Reardon is selective in determining if another ESOP can join OwnersEdge. She looks for businesses from varied industries and backgrounds. Those businesses benefit from shared resources, including ESOP administration and some back-office duties. Right now, OwnersEdge consists of five affiliates, including Baycom in Green Bay and QComp Technologies in Greenville.

“Selling the business to our ESOP holding company can mitigate some of the pitfalls some businesses run into when creating an ESOP,” Reardon says. “And as one company grows, all the employees at these businesses benefit.”

Intangible benefits

At a time when employers struggle to attract and retain workers, being an ESOP can be a real asset, Stellmacher says.

“People knock on our doors (at Keller) to work here,” he says. “They hear about our culture, plus the benefit of being an ESOP. It’s definitely an excellent attraction and retention tool.”

Linnemanstons agrees with Stellmacher’s assessment that an ESOP can help attract new workers and keep them once they’re aboard.

“An ESOP provides employees with sustainability, especially in a small business,” he says. “We have some younger workers who may worry about a smaller business’s vitality and if it will be swallowed up by a larger company.”

With the ESOP in place, Linnemanstons immediately noted an impact in the hiring process. “Those coming in see they can begin to accumulate wealth being a shareholder in the business,” he says. “That’s especially attractive to younger talent.”

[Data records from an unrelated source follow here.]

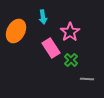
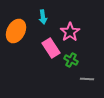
green cross: rotated 16 degrees counterclockwise
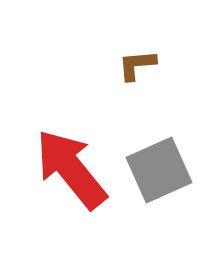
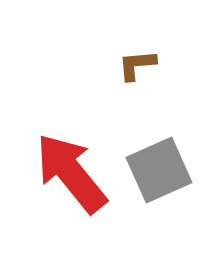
red arrow: moved 4 px down
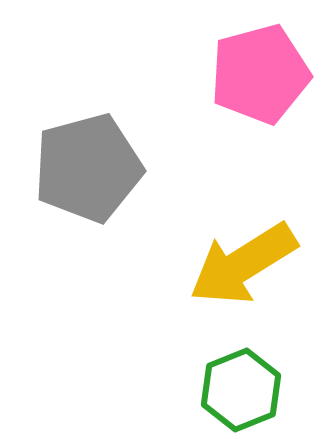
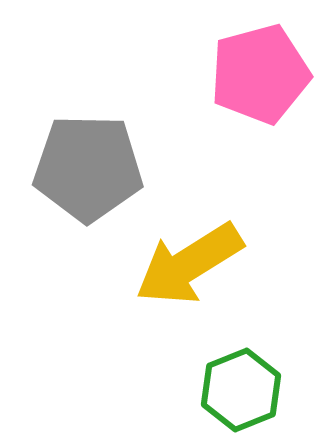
gray pentagon: rotated 16 degrees clockwise
yellow arrow: moved 54 px left
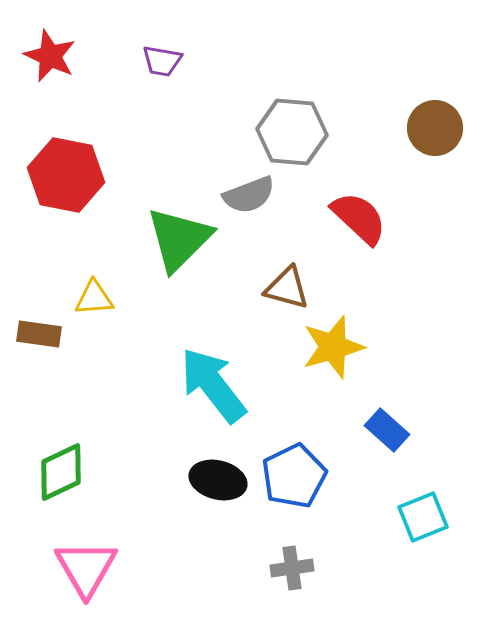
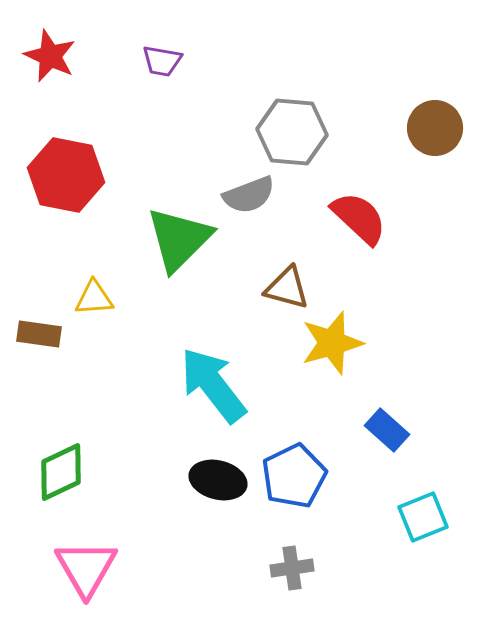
yellow star: moved 1 px left, 4 px up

After going through the ESOP process, Martzke and other Immel leaders are excited about what it will mean for the company’s future. “We’re just getting started as an ESOP, but getting here has been a great process,” he says.

Considering an ESOP?

For businesses thinking of becoming an ESOP, Immel Construction’s Paul Martzke says it’s something a company needs to plan and prepare for. For example, there are extra costs since special consultants need to be hired to help develop and execute the plan.

“This is something that takes time,” says Martzke, adding that planning began in January 2018 and took more than 18 months to finalize. “We did a lot of research and talked with other ESOPs. We joined an organization for ESOPs before we became one so we could attend conferences and informational sessions to help us in our path.”

Aaron Juckett, president and founder of ESOP Partners, agrees businesses need to connect with consultants as they consider becoming an ESOP. In addition, the ESOP will need to hire a third party to administer the ESOP as well as bring in someone each year to go over the business’s records and determine its stock price for the coming year.